ABT-737 is a novel anti-apoptotic Bcl-2 family protein inhibitor with high affinity to Bcl-2, Bcl-xl and Bcl-w but relatively low affinity to Mcl-1/A1. Therefore, high level Mcl-1 usually confers human tumor cell resistance to ABT-737. At the present study, we observed that Clitocine can induce apoptosis in six tested human colon cancer cell lines accompanied by suppression of Mcl-1. More interestingly, Clitocine significantly enhances the ABT-737-mediated lethality by inducing apoptosis. At the molecular level we determined Mcl-1 is the potential target through which Clitocine can sensitize human colon cancer cells to ABT-737 induced apoptosis. Knocking-down of Mcl-1 is sufficient to increase cancer cell susceptibility to ABT-737 while its over-expression can significantly reverse this susceptibility. We also determined that Clitocine may activate Bak by disrupting the interaction between Mcl-1 and Bak to induce mitochondrial membrane permeabilization. Furthermore, silence of Bak with the specific siRNA effectively attenuates the apoptosis induction by co-treatment of Clitocine and ABT-737. Finally, Clitocine in combination with ABT-737 significantly suppress the xenograft growth in animal model. Collectively, our studies suggest Clitocine can induce apoptosis and potentiate ABT-737 lethality in human colon cancer cells by disrupting the interaction of Mcl-1 and Bak to trigger apoptosis.
Clitocine reversal of P-glycoprotein associated multi-drug resistance through down-regulation of transcription factor NF-κB in R-HepG2 cell line
PLoS One 2012;7(8):e40720.PMID:22927901DOI:10.1371/journal.pone.0040720.

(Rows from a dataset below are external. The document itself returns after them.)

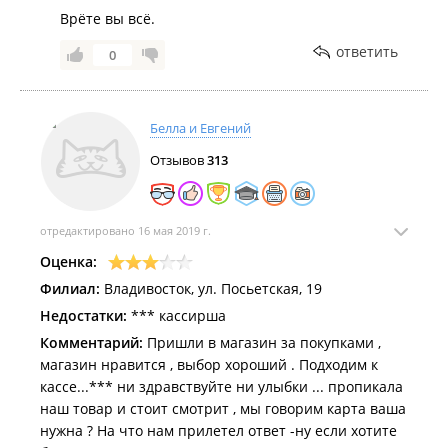
Врёте вы всё.
ответить
0
Белла и Евгений
Отзывов
313
отредактировано 16 мая 2019 г.
Оценка:
Филиал:
Владивосток, ул. Посьетская, 19
Недостатки:
*** кассирша
Комментарий:
Пришли в магазин за покупками ,
магазин нравится , выбор хороший . Подходим к
кассе...*** ни здравствуйте ни улыбки ... пропикала
наш товар и стоит смотрит , мы говорим карта ваша
нужна ? На что нам прилетел ответ -ну если хотите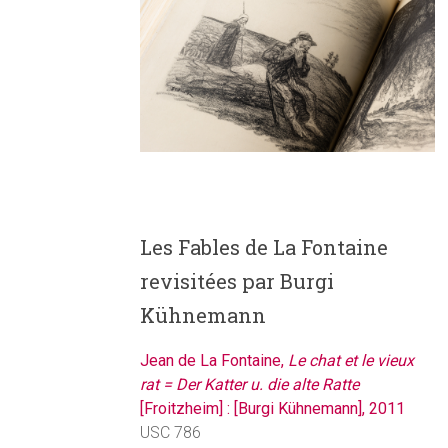
Les Fables de La Fontaine
revisitées par Burgi
Kühnemann
Jean de La Fontaine,
Le chat et le vieux
rat = Der Katter u. die alte Ratte
[Froitzheim] : [Burgi Kühnemann], 2011
USC 786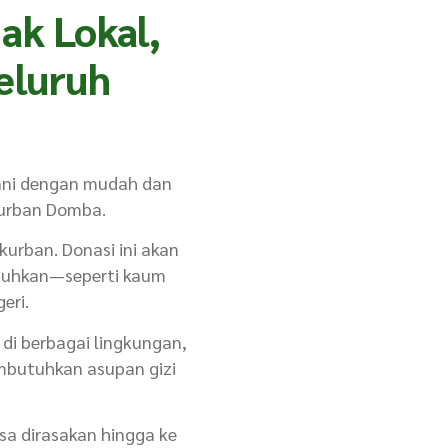
ak Lokal,
eluruh
lani dengan mudah dan
 Kurban Domba.
kurban. Donasi ini akan
tuhkan—seperti kaum
eri.
di berbagai lingkungan,
embutuhkan asupan gizi
sa dirasakan hingga ke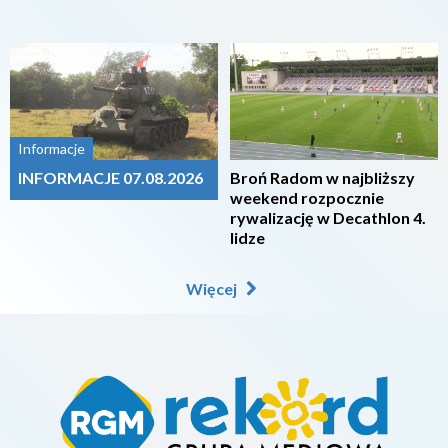
2026-08-07
2026-08-07
Informacje
INFORMACJE 07.08.2026
Broń Radom w najbliższy
weekend rozpocznie
rywalizację w Decathlon 4.
lidze
Więcej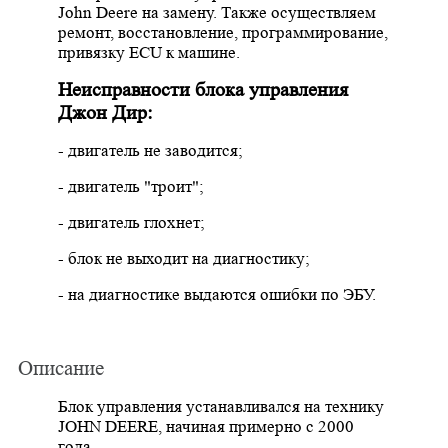
John Deere на замену
. Также осуществляем
ремонт, восстановление, программирование,
привязку ECU к машине.
Неисправности блока управления
Джон Дир:
- двигатель не заводится
;
- двигатель "троит";
- двигатель глохнет;
- блок не выходит на диагностику
;
- на диагностике выдаются ошибки по ЭБУ.
Описание
Блок управления устанавливался на технику
JOHN DEERE
, начиная примерно с 2000
года.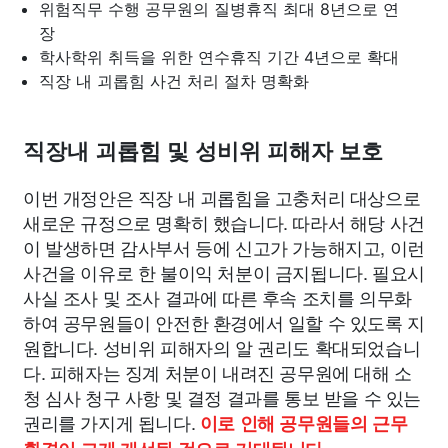
위험직무 수행 공무원의 질병휴직 최대 8년으로 연
장
학사학위 취득을 위한 연수휴직 기간 4년으로 확대
직장 내 괴롭힘 사건 처리 절차 명확화
직장내 괴롭힘 및 성비위 피해자 보호
이번 개정안은 직장 내 괴롭힘을 고충처리 대상으로
새로운 규정으로 명확히 했습니다. 따라서 해당 사건
이 발생하면 감사부서 등에 신고가 가능해지고, 이런
사건을 이유로 한 불이익 처분이 금지됩니다. 필요시
사실 조사 및 조사 결과에 따른 후속 조치를 의무화
하여 공무원들이 안전한 환경에서 일할 수 있도록 지
원합니다. 성비위 피해자의 알 권리도 확대되었습니
다. 피해자는 징계 처분이 내려진 공무원에 대해 소
청 심사 청구 사항 및 결정 결과를 통보 받을 수 있는
권리를 가지게 됩니다.
이로 인해 공무원들의 근무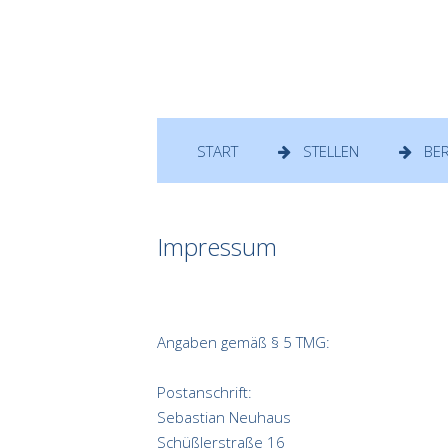
START
STELLEN
BER
Impressum
Angaben gemäß § 5 TMG:
Postanschrift:
Sebastian Neuhaus
Schüßlerstraße 16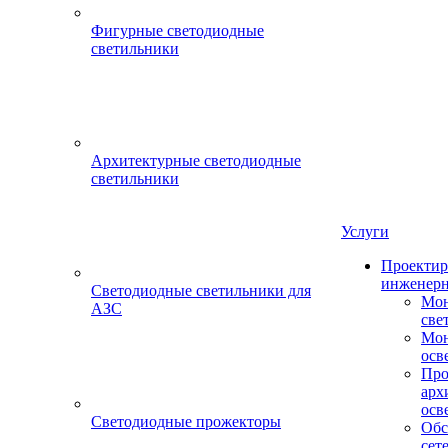
Фигурные светодиодные
светильники
Архитектурные светодиодные
светильники
Услуги
Проектир
инженерн
Светодиодные светильники для
Мон
АЗС
све
Мон
осв
Про
арх
осв
Светодиодные прожекторы
Обс
сет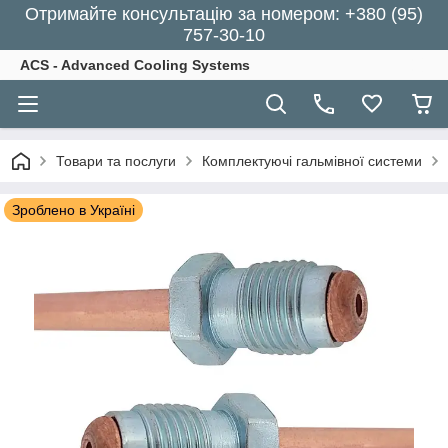
Отримайте консультацію за номером: +380 (95)
757-30-10
ACS - Advanced Cooling Systems
Товари та послуги
Комплектуючі гальмівної системи
Зроблено в Україні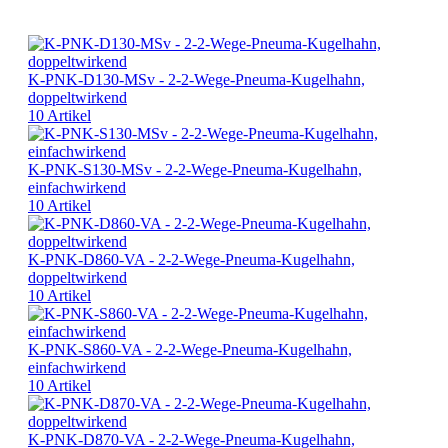
K-PNK-D130-MSv - 2-2-Wege-Pneuma-Kugelhahn,
doppeltwirkend
10 Artikel
K-PNK-S130-MSv - 2-2-Wege-Pneuma-Kugelhahn,
einfachwirkend
10 Artikel
K-PNK-D860-VA - 2-2-Wege-Pneuma-Kugelhahn,
doppeltwirkend
10 Artikel
K-PNK-S860-VA - 2-2-Wege-Pneuma-Kugelhahn,
einfachwirkend
10 Artikel
K-PNK-D870-VA - 2-2-Wege-Pneuma-Kugelhahn,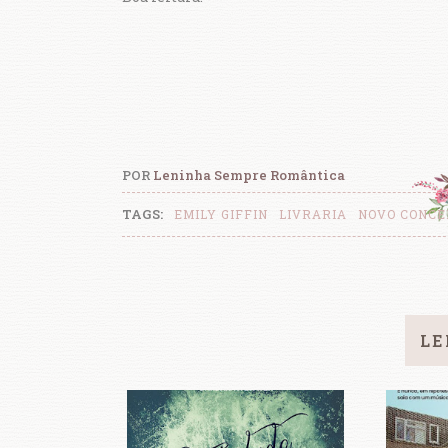
POR
Leninha Sempre Romântica
TAGS:
EMILY GIFFIN
LIVRARIA
NOVO CONCE
LE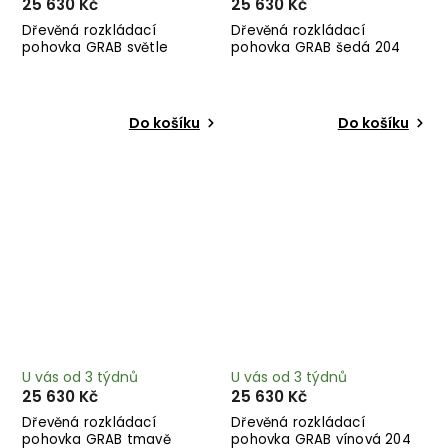
25 630 Kč
25 630 Kč
Dřevěná rozkládací
Dřevěná rozkládací
pohovka GRAB světle
pohovka GRAB šedá 204
béžová 204 cm
cm
Do košíku
Do košíku
U vás od 3 týdnů
U vás od 3 týdnů
25 630 Kč
25 630 Kč
Dřevěná rozkládací
Dřevěná rozkládací
pohovka GRAB tmavě
pohovka GRAB vínová 204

Multidrug resistance (MDR) is one of the major reasons for failure in cancer chemotherapy and its suppression may increase the efficacy of therapy. The human multidrug resistance 1 (MDR1) gene encodes the plasma membrane P-glycoprotein (P-gp) that pumps various anti-cancer agents out of the cancer cell. R-HepG2 and MES-SA/Dx5 cells are doxorubicin induced P-gp over-expressed MDR sublines of human hepatocellular carcinoma HepG2 cells and human uterine carcinoma MES-SA cells respectively. Herein, we observed that Clitocine, a natural compound extracted from Leucopaxillus giganteus, presented similar cytotoxicity in multidrug resistant cell lines compared with their parental cell lines and significantly suppressed the expression of P-gp in R-HepG2 and MES-SA/Dx5 cells. Further study showed that the Clitocine increased the sensitivity and intracellular accumulation of doxorubicin in R-HepG2 cells accompanying down-regulated MDR1 mRNA level and promoter activity, indicating the reversal effect of MDR by Clitocine. A 5'-serial truncation analysis of the MDR1 promoter defined a region from position -450 to -193 to be critical for Clitocine suppression of MDR1. Mutation of a consensus NF-κB binding site in the defined region and overexpression of NF-κB p65 could offset the suppression effect of Clitocine on MDR1 promoter. By immunohistochemistry, Clitocine was confirmed to suppress the protein levels of both P-gp and NF-κB p65 in R-HepG2 cells and tumors. Clitocine also inhibited the expression of NF-κB p65 in MES-SA/Dx5. More importantly, Clitocine could suppress the NF-κB activation even in presence of doxorubicin. Taken together; our results suggested that Clitocine could reverse P-gp associated MDR via down-regulation of NF-κB.